### PROBLEM TO SOLVE
The entries below must be repeated exactly. None may be skipped.

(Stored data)
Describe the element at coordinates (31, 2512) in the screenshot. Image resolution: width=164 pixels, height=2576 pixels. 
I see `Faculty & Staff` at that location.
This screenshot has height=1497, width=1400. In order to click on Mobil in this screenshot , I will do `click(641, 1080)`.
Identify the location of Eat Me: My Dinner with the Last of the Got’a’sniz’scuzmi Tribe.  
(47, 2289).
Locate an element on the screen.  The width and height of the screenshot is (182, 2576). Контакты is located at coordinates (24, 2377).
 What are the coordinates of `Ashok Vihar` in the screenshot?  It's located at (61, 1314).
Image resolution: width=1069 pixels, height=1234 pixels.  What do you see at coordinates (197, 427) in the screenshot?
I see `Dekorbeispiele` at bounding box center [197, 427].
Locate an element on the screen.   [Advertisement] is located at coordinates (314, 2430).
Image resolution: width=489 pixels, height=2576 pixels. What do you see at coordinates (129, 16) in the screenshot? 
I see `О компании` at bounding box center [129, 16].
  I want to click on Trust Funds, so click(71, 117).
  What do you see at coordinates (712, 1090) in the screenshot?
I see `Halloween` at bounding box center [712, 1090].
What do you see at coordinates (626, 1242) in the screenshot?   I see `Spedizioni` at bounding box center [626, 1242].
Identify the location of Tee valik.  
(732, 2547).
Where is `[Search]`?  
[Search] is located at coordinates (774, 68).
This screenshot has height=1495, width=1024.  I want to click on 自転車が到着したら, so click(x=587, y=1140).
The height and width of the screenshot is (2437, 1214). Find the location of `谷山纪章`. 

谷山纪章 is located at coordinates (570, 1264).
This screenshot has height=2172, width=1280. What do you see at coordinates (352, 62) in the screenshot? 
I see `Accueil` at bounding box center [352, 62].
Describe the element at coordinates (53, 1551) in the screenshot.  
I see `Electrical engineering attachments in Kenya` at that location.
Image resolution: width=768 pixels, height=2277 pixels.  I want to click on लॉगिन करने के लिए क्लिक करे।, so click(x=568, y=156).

### RESPONSE
Describe the element at coordinates (31, 2512) in the screenshot. Image resolution: width=164 pixels, height=2576 pixels. 
I see `Faculty & Staff` at that location.
This screenshot has height=1497, width=1400. In order to click on Mobil in this screenshot , I will do `click(641, 1080)`.
Identify the location of Eat Me: My Dinner with the Last of the Got’a’sniz’scuzmi Tribe.  
(47, 2289).
Locate an element on the screen.  The width and height of the screenshot is (182, 2576). Контакты is located at coordinates (24, 2377).
 What are the coordinates of `Ashok Vihar` in the screenshot?  It's located at (61, 1314).
Image resolution: width=1069 pixels, height=1234 pixels.  What do you see at coordinates (197, 427) in the screenshot?
I see `Dekorbeispiele` at bounding box center [197, 427].
Locate an element on the screen.   [Advertisement] is located at coordinates (314, 2430).
Image resolution: width=489 pixels, height=2576 pixels. What do you see at coordinates (129, 16) in the screenshot? 
I see `О компании` at bounding box center [129, 16].
  I want to click on Trust Funds, so click(71, 117).
  What do you see at coordinates (712, 1090) in the screenshot?
I see `Halloween` at bounding box center [712, 1090].
What do you see at coordinates (626, 1242) in the screenshot?   I see `Spedizioni` at bounding box center [626, 1242].
Identify the location of Tee valik.  
(732, 2547).
Where is `[Search]`?  
[Search] is located at coordinates (774, 68).
This screenshot has height=1495, width=1024.  I want to click on 自転車が到着したら, so click(x=587, y=1140).
The height and width of the screenshot is (2437, 1214). Find the location of `谷山纪章`. 

谷山纪章 is located at coordinates (570, 1264).
This screenshot has height=2172, width=1280. What do you see at coordinates (352, 62) in the screenshot? 
I see `Accueil` at bounding box center [352, 62].
Describe the element at coordinates (53, 1551) in the screenshot.  
I see `Electrical engineering attachments in Kenya` at that location.
Image resolution: width=768 pixels, height=2277 pixels.  I want to click on लॉगिन करने के लिए क्लिक करे।, so click(x=568, y=156).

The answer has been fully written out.